In December 2022, the President signed the National Defense Authorization Act for Fiscal Year 2023 (NDAA) into law. Buried deep within the nearly 4000-page bill is a mandate that state and local governments prepare their annual financial statements in a standardized format that’s electronically searchable known as eXtensible Business Reporting Language (XBRL). These requirements are like the reforms discussed in the ALEC model policy The Open Financial Statement Act.
For the first time ever, the general public will be able to view and analyze government data at a keystroke instead of digging through hundreds of pages of duplicative financial reports. Of course, there’s no such thing as a free lunch. Greater transparency will come at the of price of giving D.C. greater control over state and local government accounting and state and local taxpayers are expected to foot the bill.
When considering policy changes, it’s important to first ask, “At what cost?” For example, the NDAA transfers authority over setting government accounting standards from the non-profit Government Accounting Standards Board (GASB) to the Securities and Exchange Commission (SEC). This raises some serious concerns regarding federalism, specifically the ability for the states to retain ultimate authority over the form and content of financial statements.
In addition, these transparency updates are unfunded mandates on state and local governments. The Government Financial Officers Association estimates that the cost of buying and implementing the new software could cost at least $100,000 for each local government.
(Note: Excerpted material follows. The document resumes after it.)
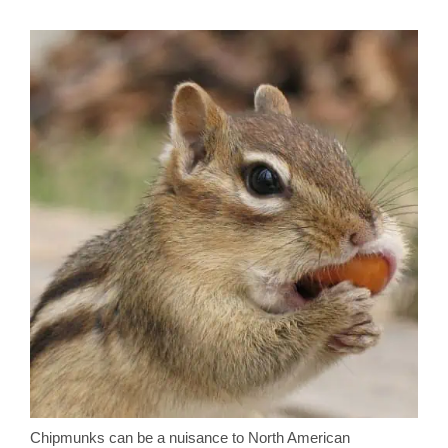
Chipmunks can be a nuisance to North American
Regardless of whether these reforms are paid for by federal, state or local programs, however, taxpayers will foot the bill for the updates.
After considering costs of a policy change, ask “What’s the alternative?” A clear alternative is to maintain the status quo. States could continue to use PDF-format for financial statements and retain authority over their own financial reports. Under the status quo, though, comparing financial information between governments means digging through thousands of pages of government financial reports to find the necessary information.
Alternatively, states could consider learning from the ALEC model The Open Financial Statement Act. This act replaces PDF-formatted audited financial statements of state, county, municipal, and special district filings with filings utilizing Interactive eXtensible Business Reporting Format (iXBRL). It also establishes these iXBRL audited financial statements as the only annual financial filing required from public agencies by the state, reducing duplicative reporting efforts. If states legislatures implemented policy similar to the Open Financial Statement Act, they would also be able to retain authority over state financial reports.
The increase in transparency under the NDAA changes, however, comes with many benefits. As Marc Joffe noted, these changes allow the general public to search and download government financial data in just a few keystrokes. This increase in transparency could also lower borrowing costs for governments because the greater transparency would reduce uncertainty about a government’s financial health. Lower borrowing costs translates to lower costs on taxpayers in the future.
As these changes are implemented over the next two years, accessing government financial information will become easier than ever before. As stated by ALEC VP of Policy Lee Schalk, transparency is key to good public policy. Unfortunately, any future changes to state and local financial reporting will have to come from D.C. instead of the fifty laboratories of democracy.